Disclosure: Meeple Mountain received a free copy of this product in exchange for an honest, unbiased review. This review is not intended to be an endorsement.
A great game does not require much to be great. I don’t mean they’re easy to design; designing and publishing a great game is basically impossible. What I mean to say is, they don’t require much in the way of rules, or components. CMYK seems to have made the idea a great game does not require much their mission statement. Again and again, the publisher of The Fuzzies, Wavelength, and Lacuna dips into a well that’s light on rules and heavy on experience. Their best games take the most direct route possible, boiling down the idea of a modern board game until you’re left with nothing but the simple syrup.
Consider Wilmot’s Warehouse, their newest release, which has rules so simple that I could teach them to you from scratch in less than a minute. Ricky Haggett, Richard Hogg, and David King have designed a memory game, which I didn’t realize we as a culture still made, and a cooperative one at that. Players take turns adding a total of 35 tiles facedown to a grid, with the ultimate goal of memorizing where all of those tiles are. That’s easier than you might think.
Each tile—Wilmot’s comes with a thick cloth bag jam-packed full of the things—is decorated with an abstract bit of art. It’s your job to decide what that art shows. “This is a blueberry.” “There once was a robot.” “This emo kid was sitting on a bench.” Something like that. Then the player who revealed the tile sets it facedown on the board, often in the middle space.
The next player draws a tile. It shows a spiral. “The blueberry was put in a smoothie.” “The robot spent his days ceaselessly screwing screws into place.” “The emo kid was having a hard time.” That tile is then set adjacent to the first one, in any orthogonal direction you want. Often, the placement helps with remembering. “The blueberry gets dropped in the smoothie, so the smoothie should go below the blueberry.” “The robot was right-handed, of course.” “It makes sense to put his emotions above his head, right?”
Tile by tile, you get a story, one that moves in unexpected directions depending on both the draw and the inclinations of the players. The more creative your group, the wider the possibilities. The story can be silly, sad, funny, or even touching. Wilmot’s Warehouse is a bit of a mirror. Whatever you bring to it, that’s what’s going to get reflected back. It’s mostly funny, but the right group of players in the right state of mind could fashion something genuine and compelling. RPG players would be wondrous here.

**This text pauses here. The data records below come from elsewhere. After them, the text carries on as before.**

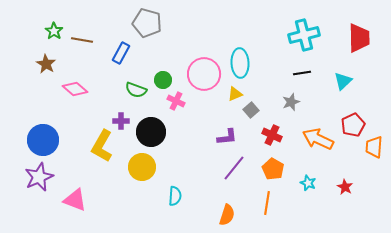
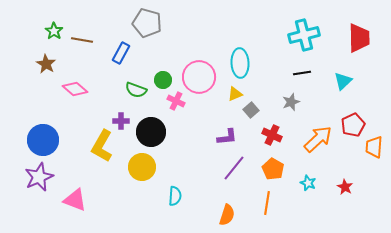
pink circle: moved 5 px left, 3 px down
orange arrow: rotated 112 degrees clockwise
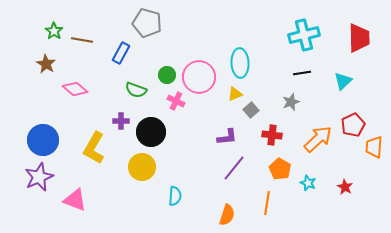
green circle: moved 4 px right, 5 px up
red cross: rotated 18 degrees counterclockwise
yellow L-shape: moved 8 px left, 2 px down
orange pentagon: moved 7 px right
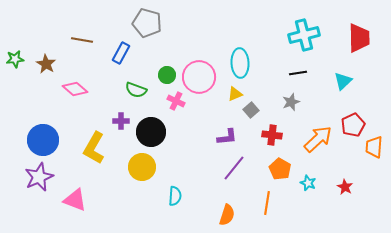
green star: moved 39 px left, 28 px down; rotated 30 degrees clockwise
black line: moved 4 px left
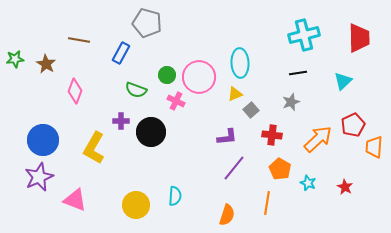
brown line: moved 3 px left
pink diamond: moved 2 px down; rotated 70 degrees clockwise
yellow circle: moved 6 px left, 38 px down
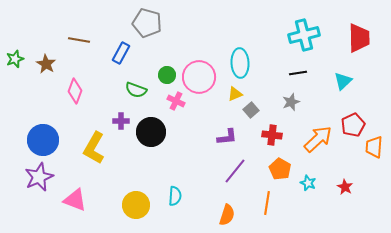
green star: rotated 12 degrees counterclockwise
purple line: moved 1 px right, 3 px down
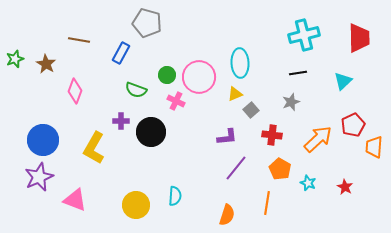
purple line: moved 1 px right, 3 px up
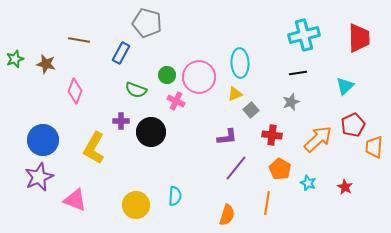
brown star: rotated 18 degrees counterclockwise
cyan triangle: moved 2 px right, 5 px down
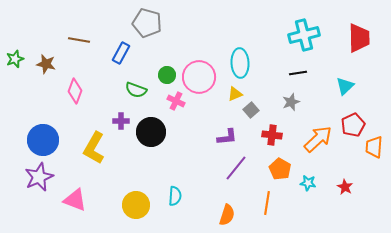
cyan star: rotated 14 degrees counterclockwise
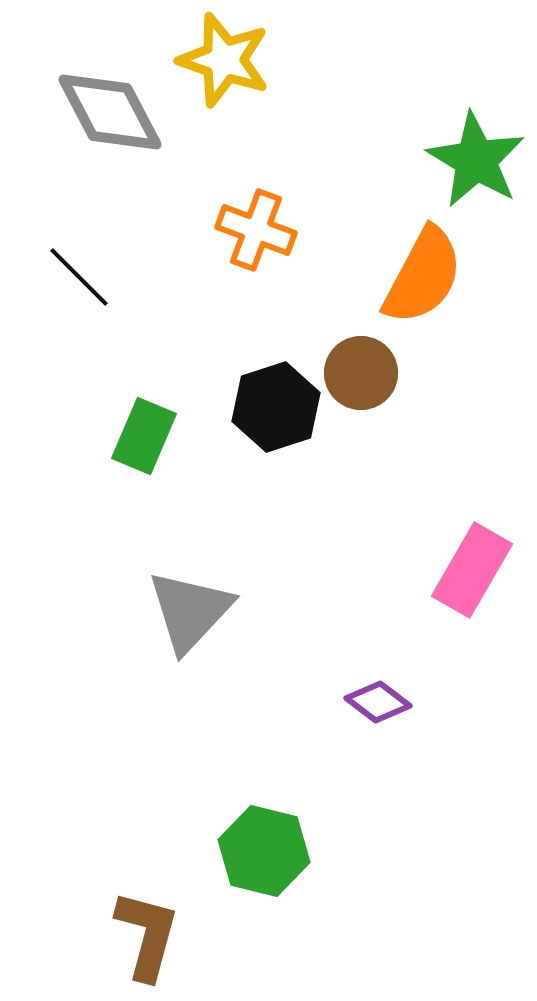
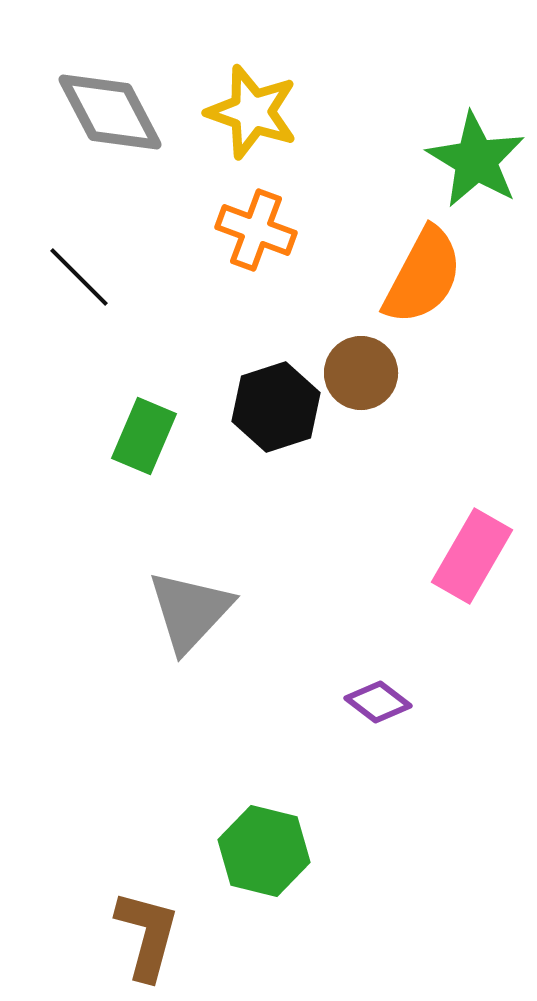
yellow star: moved 28 px right, 52 px down
pink rectangle: moved 14 px up
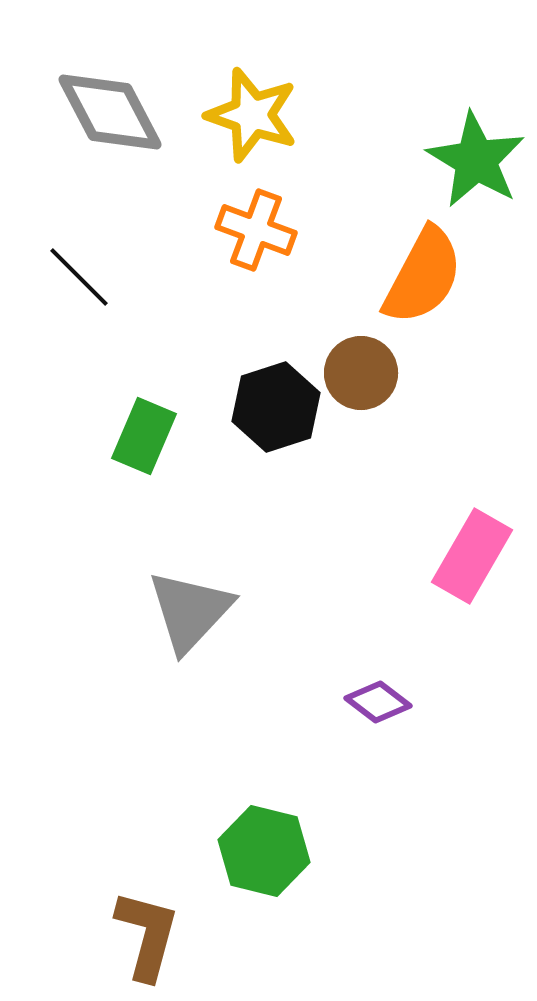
yellow star: moved 3 px down
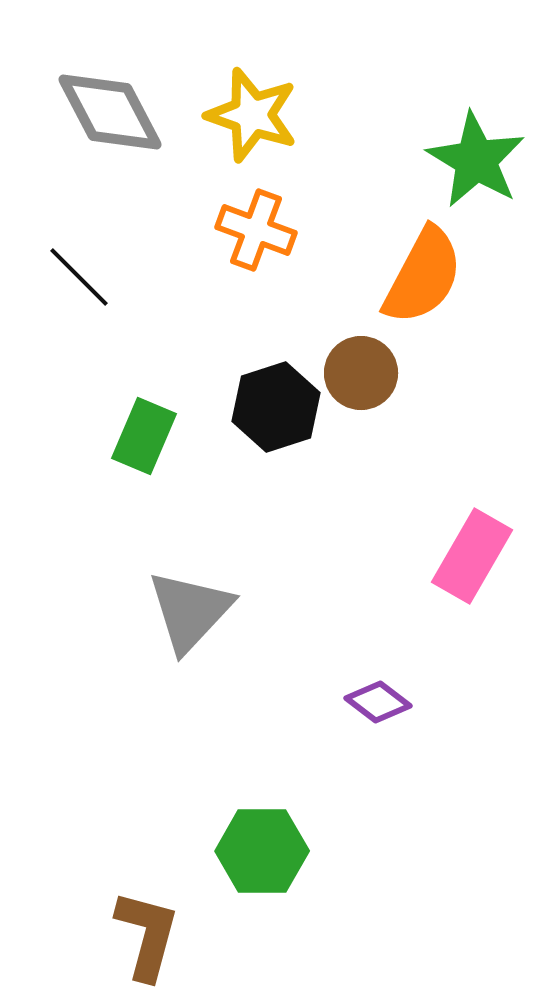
green hexagon: moved 2 px left; rotated 14 degrees counterclockwise
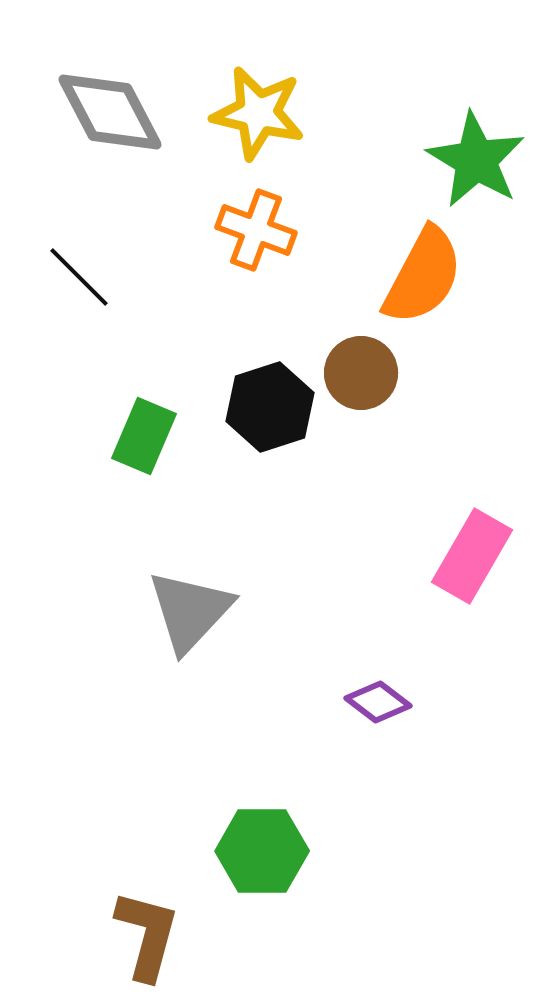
yellow star: moved 6 px right, 2 px up; rotated 6 degrees counterclockwise
black hexagon: moved 6 px left
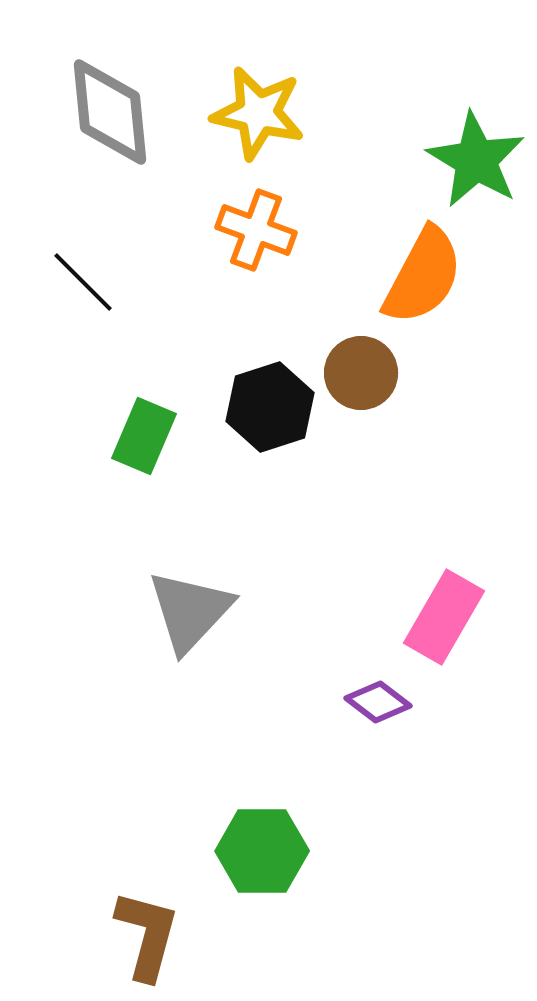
gray diamond: rotated 22 degrees clockwise
black line: moved 4 px right, 5 px down
pink rectangle: moved 28 px left, 61 px down
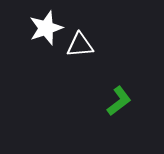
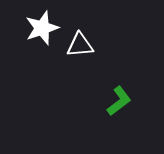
white star: moved 4 px left
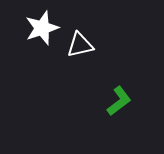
white triangle: rotated 8 degrees counterclockwise
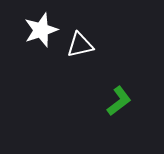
white star: moved 1 px left, 2 px down
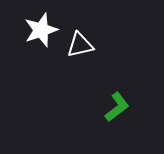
green L-shape: moved 2 px left, 6 px down
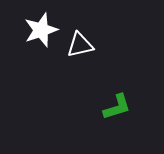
green L-shape: rotated 20 degrees clockwise
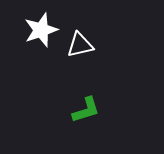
green L-shape: moved 31 px left, 3 px down
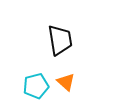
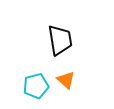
orange triangle: moved 2 px up
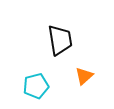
orange triangle: moved 18 px right, 4 px up; rotated 36 degrees clockwise
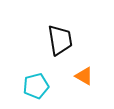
orange triangle: rotated 48 degrees counterclockwise
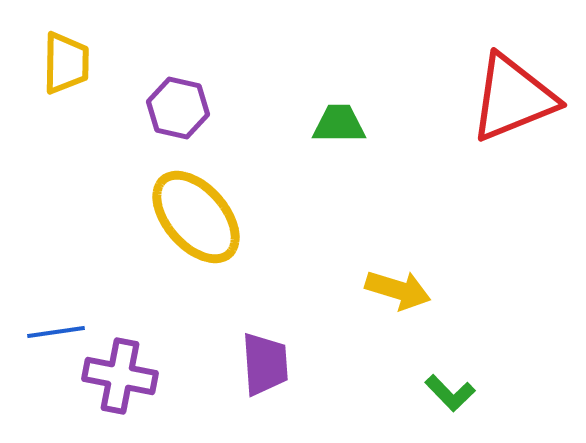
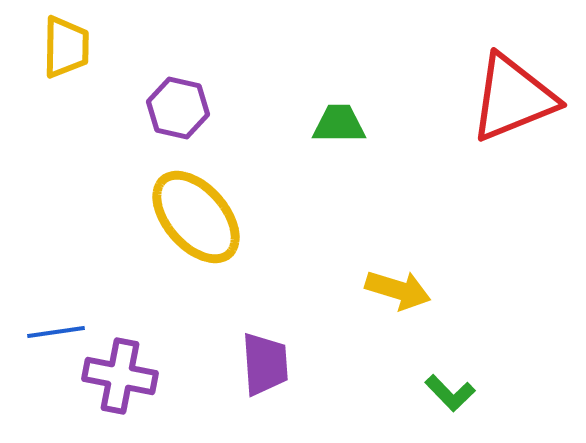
yellow trapezoid: moved 16 px up
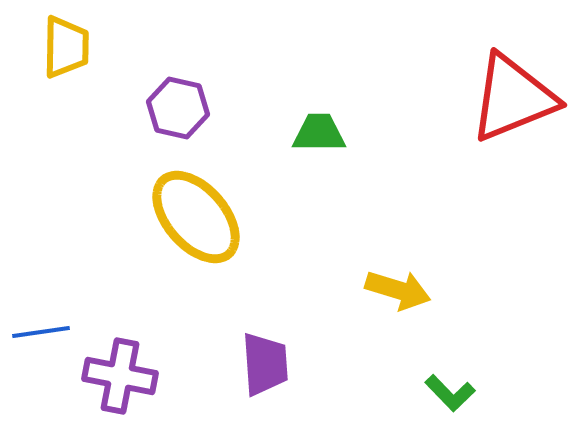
green trapezoid: moved 20 px left, 9 px down
blue line: moved 15 px left
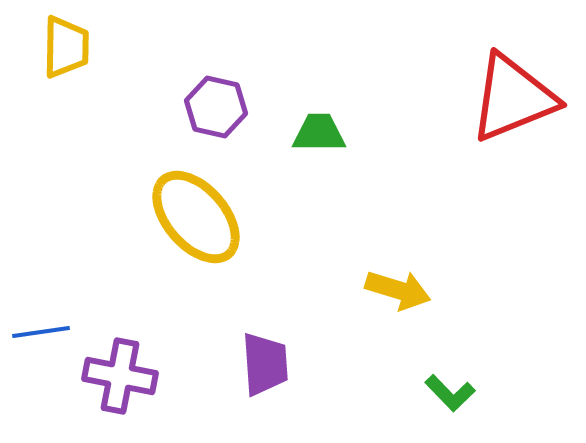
purple hexagon: moved 38 px right, 1 px up
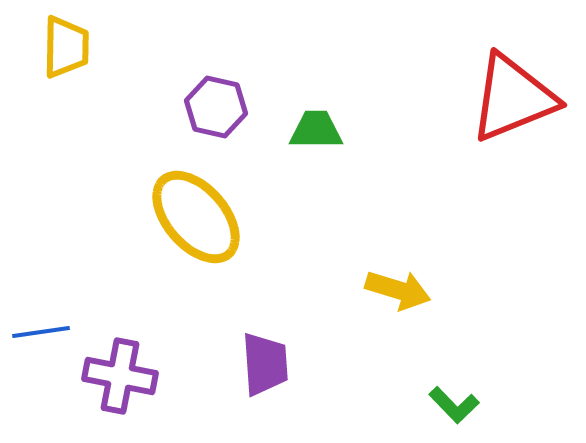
green trapezoid: moved 3 px left, 3 px up
green L-shape: moved 4 px right, 12 px down
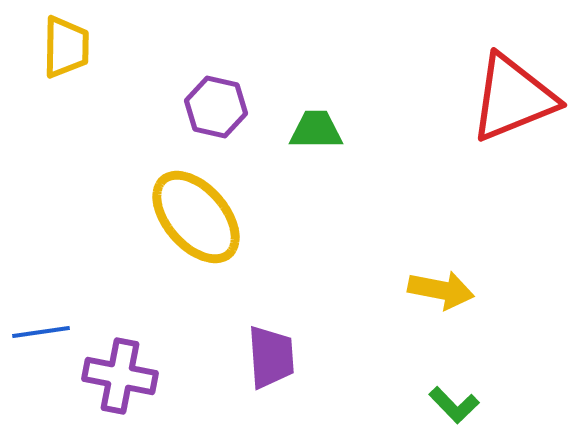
yellow arrow: moved 43 px right; rotated 6 degrees counterclockwise
purple trapezoid: moved 6 px right, 7 px up
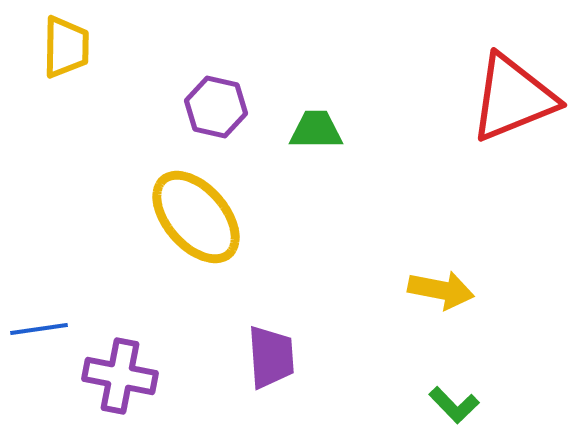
blue line: moved 2 px left, 3 px up
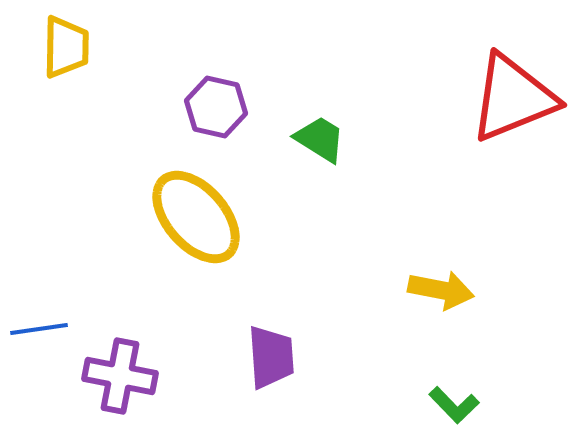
green trapezoid: moved 4 px right, 9 px down; rotated 32 degrees clockwise
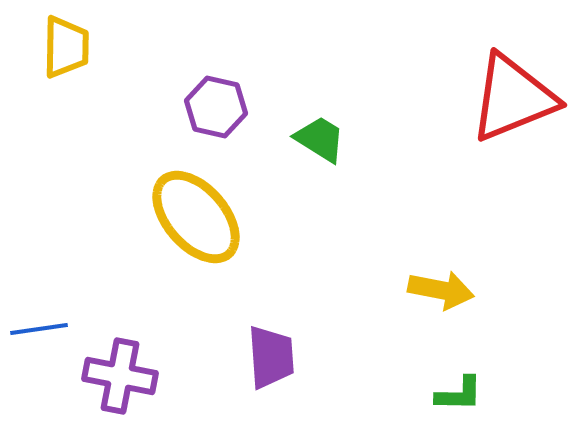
green L-shape: moved 5 px right, 11 px up; rotated 45 degrees counterclockwise
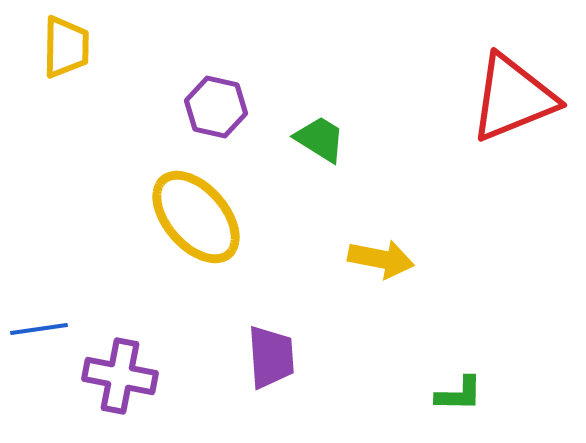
yellow arrow: moved 60 px left, 31 px up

Each round after the first introduces a temporary restriction, something to make memorization a little more difficult, to disrupt the process and keep monotony from setting in. It never does. The game flies by, players laughing the entire time, the breathless desperation of forced improvisation carrying you through.
At the end, once all 35 tiles are out on the board, a massive deck is distributed evenly amongst the players, containing proxies of every possible tile. Working together as quickly as possible, under the gun of a timer, you place like on top of like. “Where did we put the antidote for the poison that was accidentally added to the blueberry smoothie?” “I’m trying to remember exactly where the robot’s retirement house ended up being…” “When the emo kid got that haircut, he was on the North Shore, right?” Time penalties are incurred for misidentified tiles and missed tiles, but you likely won’t have to worry about that.
This may seem like an odd thing to say about a memory game, but the memorization portion of Wilmot’s Warehouse is almost beside the point. Getting all of the identification tiles out is easy. That’s the whole point of a memory palace, to make the memories effortless. I think of the last portion as more of a demo, showing you what the techniques at the bottom of this game can do. The beauty of Wilmot’s Warehouse is in the experience, not in the destination. It’s realizing the hundreds of different ways you can interpret something depending on context. It’s the joy of ceaseless “Yes, and”-ing. As is so often the case with CMYK games, Wilmot’s Warehouse is entirely about the people around the table.